The constructions are in some ways the essence of my practice, as they exist before the photograph does. The backdrop, for example, represents fiction for me. I photograph a place, very often industrial, in decay, raw and I inject the large-scale backdrops into them, as if they were a story being told. The viewer knows it’s fiction; he can see the paper, he can see it’s a construction. But still gets into it. It’s telling a narrative. The other constructions, such as Cascade are interventions into landscapes. There is often a connection and juxtaposition between the man-made and the organic. I’m usually trying to find the right balance between what I can bring to a space to alter it and what might already be there. The process takes a lot of time and it’s very difficult to find the right equilibrium.
You call your work heterotopias, a term coinced by Michel Foucault in the ‘60s, referring to spaces of otherness where mental and physical implications have a chance to merge. How did your interest in heterotopias come about, and how did you come up with the concept of portraying that fascination?
I always work at the intersection of fiction and reality; the represented and the prevaricated in photography and heterotopias are spaces that embody this idea. They don’t belong to a particular geography but lie in between the real world and the map of the human imagination. We know the places in the images exist somewhere as they are photographed, but nothing is given away about their locations. In my new series Haven Her Body Was, I explore remote and secluded spaces and constructed the series as three chapters; caves, nests and islands. The three types of space represent, each in its own way, the idea of isolation, shelter and remoteness.
Both of the projects you submitted, Les Amants and Haven Her Body Was refer to people, and yet no one is present in your images. Is the human presence in the title merely part of our imagined construct of what could be or might have been?
With the size of the images and the lack of any human presence, I’m hoping to invite the viewer inside the image to become the protagonist of the scene. The titles are a personification of the objects that I show, whether they are organic or constructed. I think of them as being alive when I photograph them as they tell me a story. Les Amants had several meanings; it was the relationship between the man-made and the organic, both fighting and espousing at the same time. However, the Cascade can also show the bed sheets of human lovers into the wild, the Promenade is an escape road for them to disappear. Haven Her Body Was refers to mother Earth and the cave as being the womb, the safe place, the birth place.
Can you talk to me about the three still lifes in that series? The tissue-like floating image, the pumpkin-like round thing and the thing on stilts.
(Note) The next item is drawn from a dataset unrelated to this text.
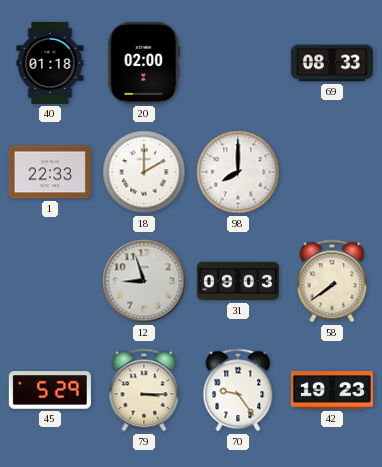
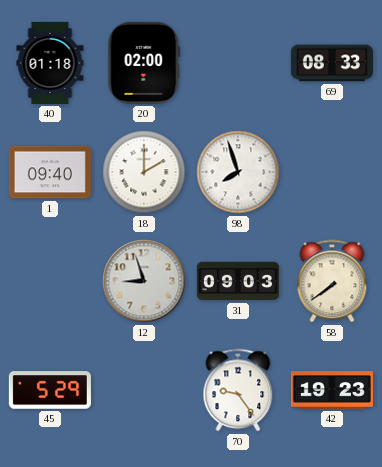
1: 22:33 -> 09:40
98: 8:00 -> 7:57
79: 3:15 -> none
What are they, and how do they fit into the series for you?
I’m interested in using a variety of techniques to amplify the dialogue between the works. The still lifes are often very simple interventions. The coral/moonlike shape was a study on cavities that I made while I was gathering ideas and informations about caves and hollow formations. I sometimes integrate – within the same series – a picture that has not been constructed, such as Well. I like to confront this kind of image next to the constructed ones as it creates a vital dialogue between the invention and the what is called reality. With this blend, I’m hoping to provide the series with more dynamism and a more lively dialogue.
In Les Amants, I’m intrigued by the chair with the fishnet-like hairscape trawling from its loins, and the picture of the eggs escaping from their boxes. Can you tell me about the images?
Filet is a fishing net I found on the beach. It reminded me of an old and disintegrated wedding dress. I liked the opposition between the plastic of the net and the organic wood of the chair. However it almost looks as if the plastic of the net is eating the wood, growing around it. Kermebel was the first image of the series. I wanted to create an image in wich organic shapes exhibited human behaviour, as if nature was taking over. When I started the series Les Amants, I had a narrative in mind ; ‘Men loved the Earth so much that they devoured it; they consumed it completely. Then they left because nothing remained for them. After their disappearance, nature grew and constructed new lands.
What are you currently working on?
I am working on my nest solo show wich will be held at the gallery Edel Assanti in London in September and then travel to the Project B gallery in Milan in November. It will show the series Haven Her Body Was, and include some installations. I am currently working on building stereoscopes. The lenses and the display of the stereoscope allow me to isolate the gaze of the viewer, wich is the main problematic of the show.